It would be simpler and more economical to perform the SS method on any HEV or BEV vehicle if the vehicle's CAN Bus measured values could be used accurately enough for the measurements, instead of using external instrumentation. To determine the viability of using CAN Bus data for the SS method, the Volt's CAN Bus data were recorded independently of the Hioki meter during all the SS runs. The CAN Bus data was then aligned with the Hioki/VBOX data, using the vehicle speed traces recorded in each data set to match them up.

The electrical and speed values, both track and dynamometer, used in this study were selected from 30 to 60 second SS interval averages, during the most stable speed sub-sections. Because of this interval averaging, of the electrical and speed measurements, it was assumed that the VBOX and Hioki Power Meter different acquisition rates data would not introduce analysis errors due to any slight misalignment of the time stamped data streams.

Vehicle driven steady state speed values throughout the study were fairly impossible to reproduce exactly from each run to run performed. To facilitate more exact speed, force and electrical power load comparisons; all data were idealized from raw data into quadratic equations which were then used to calculate specific values using the exact same speeds for all the coastdown and steady state speed, power and load force evaluations.
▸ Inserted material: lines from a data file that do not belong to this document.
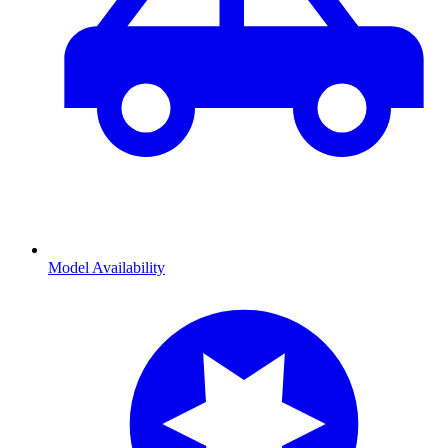
Model Availability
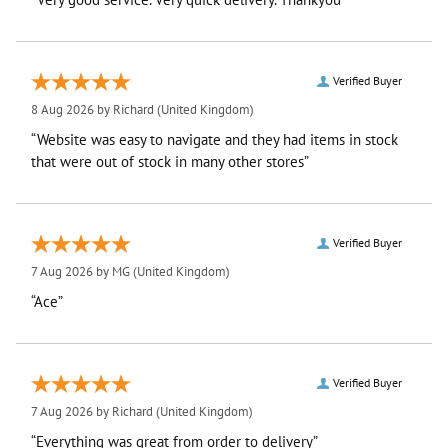
Verified Buyer
8 Aug 2026 by
Richard
(United Kingdom)
“Website was easy to navigate and they had items in stock
that were out of stock in many other stores”
Verified Buyer
7 Aug 2026 by
MG
(United Kingdom)
“Ace”
Verified Buyer
7 Aug 2026 by
Richard
(United Kingdom)
“Everything was great from order to delivery”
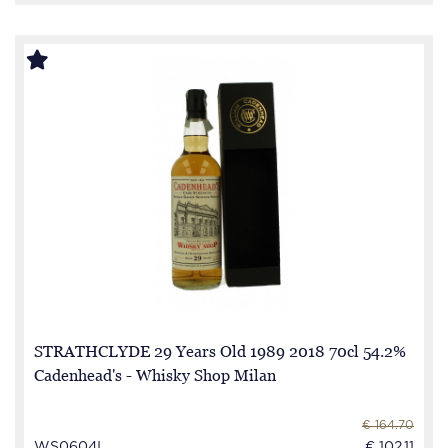
STRATHCLYDE 29 Years Old 1989 2018 70cl 54.2%
Cadenhead's - Whisky Shop Milan
€ 164.70
WS0604I
€ 102.11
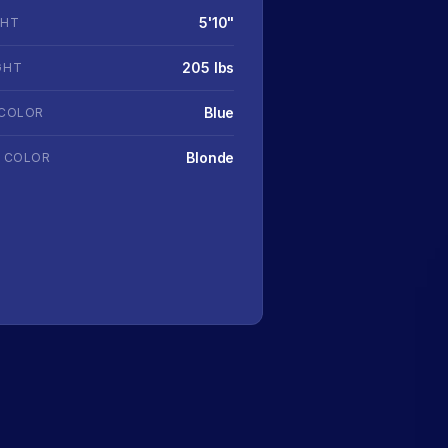
5'10"
GHT
205 lbs
GHT
Blue
 COLOR
Blonde
R COLOR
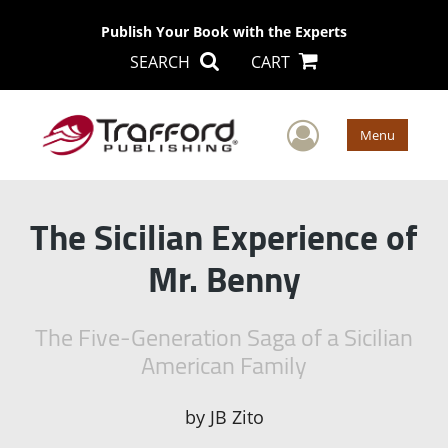
Publish Your Book with the Experts
SEARCH
CART
User Men
Menu
The Sicilian Experience of
Mr. Benny
The Five-Generation Saga of a Sicilian
American Family
by
JB Zito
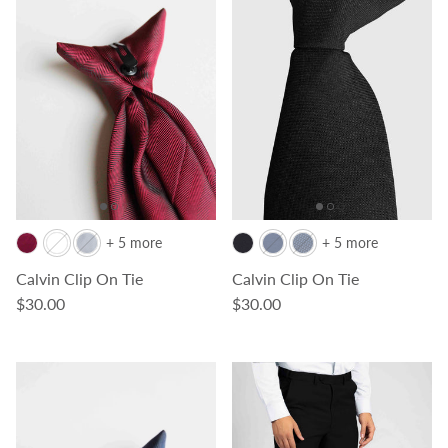
+ 5 more
+ 5 more
Calvin Clip On Tie
Calvin Clip On Tie
Regular price
Regular price
$30.00
$30.00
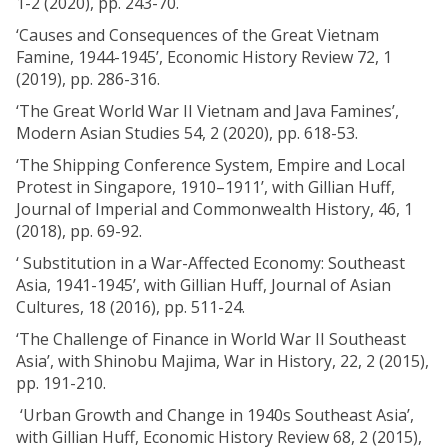
1-2 (2020), pp. 243-70.
‘Causes and Consequences of the Great Vietnam
Famine, 1944-1945’, Economic History Review 72, 1
(2019), pp. 286-316.
‘The Great World War II Vietnam and Java Famines’,
Modern Asian Studies 54, 2 (2020), pp. 618-53.
‘The Shipping Conference System, Empire and Local
Protest in Singapore, 1910–1911’, with Gillian Huff,
Journal of Imperial and Commonwealth History, 46, 1
(2018), pp. 69-92.
‘ Substitution in a War-Affected Economy: Southeast
Asia, 1941-1945’, with Gillian Huff, Journal of Asian
Cultures, 18 (2016), pp. 511-24.
‘The Challenge of Finance in World War II Southeast
Asia’, with Shinobu Majima, War in History, 22, 2 (2015),
pp. 191-210.
‘Urban Growth and Change in 1940s Southeast Asia’,
with Gillian Huff, Economic History Review 68, 2 (2015),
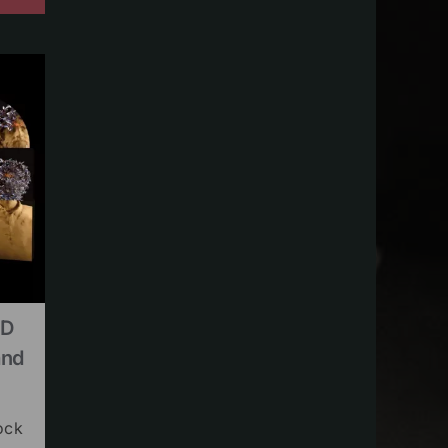
CD
and
ock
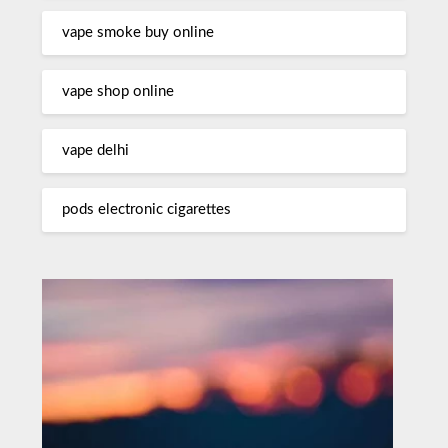
vape smoke buy online
vape shop online
vape delhi
pods electronic cigarettes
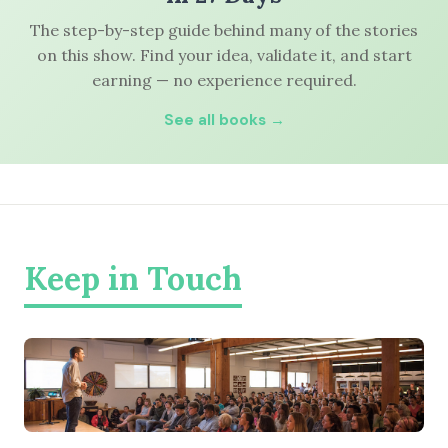
The step-by-step guide behind many of the stories
on this show. Find your idea, validate it, and start
earning — no experience required.
See all books →
Keep in Touch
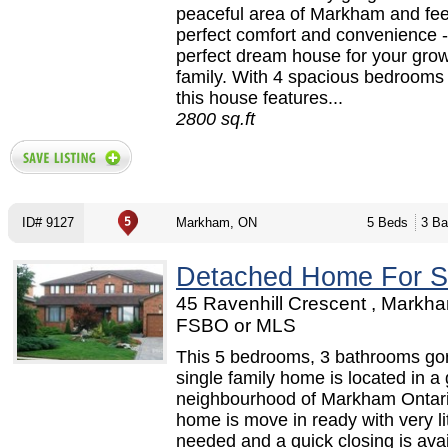
peaceful area of Markham and fee
perfect comfort and convenience -
perfect dream house for your gro
family. With 4 spacious bedrooms t
this house features...
2800 sq.ft
ID# 9127
Markham, ON
5 Beds
3 Ba
Detached Home For S
45 Ravenhill Crescent , Markh
FSBO or MLS
This 5 bedrooms, 3 bathrooms go
single family home is located in a 
neighbourhood of Markham Ontar
home is move in ready with very li
needed and a quick closing is avai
The vehicle SS speed electrical values were generated on laps of an oval track at Chrysler Chelsea Proving Grounds. All SS speed data were obtained on the track straightaways and SS speeds intervals were matched in opposite direction pairs to average out ambient influences. The Track paired runs in each direction were performed five times and averaged to parallel the SAE J2263 procedure.

The J2263 values, in both directions, were generated with CDs on a straight away track at Chelsea constructed for performing the J2263 RLD procedure.

Once the track total road drag values for the GM Volt were determined with both the traditional coastdowns and the SS method, the vehicle was brought to EPA's NVFEL for the test cell portion of the study.

Dynamometer Data Generation

In this GM Volt testing, it was necessary to determine what vehicle mechanical drag values were included in the track determined J2263 RLD quadratic targets. The GM Volt performed RLDs using SAE J2264 "Chassis Dynamometer Simulation of Road Load Using Coastdown Techniques" procedure. Four separate consecutive runs of the SAE J2264 procedure RLDs were performed on the GM Volt, three of which were used to evaluate its vehicle mechanical drag variability on the dynamometer.

In order to conserve the charge in the vehicle battery, first the dynamometer motored the GM Volt to warm the vehicle tires/drive train components, then the first RLD coastdown was used as an additional vehicle warm up. The calculated vehicle mechanical drag values of the last three SAE J2264 procedure runs were averaged and the averaged vehicle mechanical drags were compared against vehicle mechanical drag values from each individual run's calculated vehicle mechanical drags.

Using the J2264 procedure, RLDs were performed, in both the Canadian and GM Volt portions. The vehicle mechanical drags were quantified using MAHA 48" 4 Wheel Drive Dynamometer "Vehicle Loss Test" mode software. The dynamometer motors the vehicle through SS speed steps. Each SS speed step was held for a set length of time, in this case 30-60 seconds. This is analogous to the SAE J2452 "Stepwise Coastdown Methodology for Measuring Tire Rolling Resistance", averaging tire drags at steady state speeds, from both accelerating and decelerating approaches, minimizing effects that may be attributable to either accelerating or decelerating to each speed state. We chose to analyze from 15 mph to 75 mph in 10 mph steps up and then back down again to be analogous to the SAE J2452 procedure. The Vehicle Loss software then records the vehicle mechanical drags that it had to work against at each steady state speed programmed and generates a quadratic curve model of the vehicle's mechanical drag losses. The steady state speed determined vehicle mechanical drag curve is analogous to the J2264 procedure vehicle mechanical drag curve calculated by subtracting the dynamometer set coefficients from the vehicle Track Target values. Reversing the calculation in the J2264 procedure, the vehicle's mechanical parasitic loss curve can be subtracted from the test vehicle's Track RLD in order to determine what dynamometer set load coefficients will need to be to simulate the vehicle's Track RLD results.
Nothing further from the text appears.